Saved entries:
Start of Block
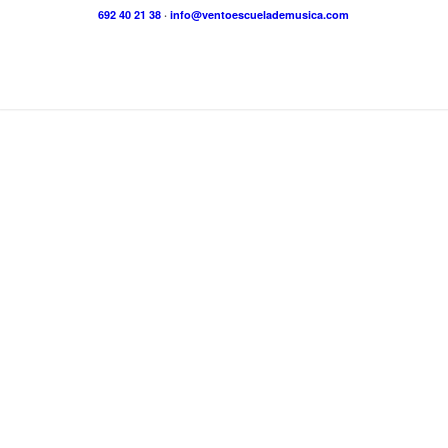
692 40 21 38
·
info@ventoescuelademusica.com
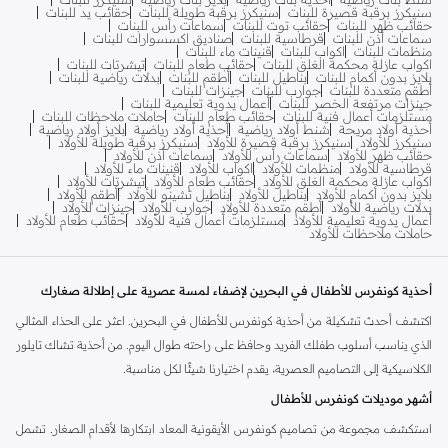
سنيكرز برقبة قصيرة للبنات
سنيكرز برقبة طويلة للبنات
حقائب يد للبنات
حقائب ظهر للبنات
حقائب توت للبنات
سماعات رأس للبنات
سماعات أذن للبنات
قرطاسية للبنات
صناديق اكسسوارات للبنات
منظمات للبنات
اكواب للبنات
قنينات ماء للبنات
اكواب عازلة محكمة الغلق للبنات
حقائب طعام للبنات
تيشرتات للبنات
بلايز بدون أكمام للبنات
بناطيل للبنات
أطقم للبنات
بدلات رياضية للبنات
أطقم متعددة للبنات
جوارب للبنات
جينزات للبنات
جينزات مرتفعة الخصر للبنات
أعمال يدوية تعليمية للبنات
مستلزمات أعمال فنية للبنات
حقائب طعام للبنات
حاملات ملاحظات للبنات
أحذية أولاد مريحة
شنط أولاد رياضية
أحذية أولاد رياضية
بلايز أولاد رياضية
سنيكرز للأولاد
سنيكرز برقبة قصيرة للأولاد
سنيكرز برقبة طويلة للأولاد
حقائب ظهر للأولاد
سماعات رأس للأولاد
سماعات أذن للأولاد
قرطاسية للأولاد
منظمات للأولاد
اكواب للأولاد
قنينات ماء للأولاد
اكواب عازلة محكمة الغلق للأولاد
حقائب طعام للأولاد
تيشرتات للأولاد
بلايز بدون أكمام للأولاد
بناطيل للأولاد
بناطيل تشينو للأولاد
أطقم للأولاد
بدلات رياضية للأولاد
أطقم متعددة للأولاد
جوارب للأولاد
جينزات للأولاد
أعمال يدوية تعليمية للأولاد
مستلزمات أعمال فنية للأولاد
حقائب طعام للأولاد
حاملات ملاحظات للأولاد
أحذية كونفرس للأطفال في البحرين لإضفاء لمسة عصرية على إطلالة صغارك
اكتشف أحدث تشكيلة من أحذية كونفرس للأطفال في البحرين. اعثر على الحذاء المثالي
الذي يناسب أسلوب طفلك الفريد وحافظ على راحته طوال اليوم. من أحذية تشاك تايلور
الكلاسيكية إلى التصاميم العصرية، يقدم اختيارنا شيئًا لكل مناسبة.
أشهر موديلات كونفرس للأطفال
استكشف مجموعة من تصاميم كونفرس الأيقونية المعاد ابتكارها لأقدام الصغار. تشمل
End of Block
## What to do
Only the lines above starting at the line that holds "سماعات رأس للبنات" and ending at the line that holds "جينزات للأولاد" are to be repeated, exactly and in full.

## Answer to this exercise
سماعات رأس للبنات
سماعات أذن للبنات
قرطاسية للبنات
صناديق اكسسوارات للبنات
منظمات للبنات
اكواب للبنات
قنينات ماء للبنات
اكواب عازلة محكمة الغلق للبنات
حقائب طعام للبنات
تيشرتات للبنات
بلايز بدون أكمام للبنات
بناطيل للبنات
أطقم للبنات
بدلات رياضية للبنات
أطقم متعددة للبنات
جوارب للبنات
جينزات للبنات
جينزات مرتفعة الخصر للبنات
أعمال يدوية تعليمية للبنات
مستلزمات أعمال فنية للبنات
حقائب طعام للبنات
حاملات ملاحظات للبنات
أحذية أولاد مريحة
شنط أولاد رياضية
أحذية أولاد رياضية
بلايز أولاد رياضية
سنيكرز للأولاد
سنيكرز برقبة قصيرة للأولاد
سنيكرز برقبة طويلة للأولاد
حقائب ظهر للأولاد
سماعات رأس للأولاد
سماعات أذن للأولاد
قرطاسية للأولاد
منظمات للأولاد
اكواب للأولاد
قنينات ماء للأولاد
اكواب عازلة محكمة الغلق للأولاد
حقائب طعام للأولاد
تيشرتات للأولاد
بلايز بدون أكمام للأولاد
بناطيل للأولاد
بناطيل تشينو للأولاد
أطقم للأولاد
بدلات رياضية للأولاد
أطقم متعددة للأولاد
جوارب للأولاد
جينزات للأولاد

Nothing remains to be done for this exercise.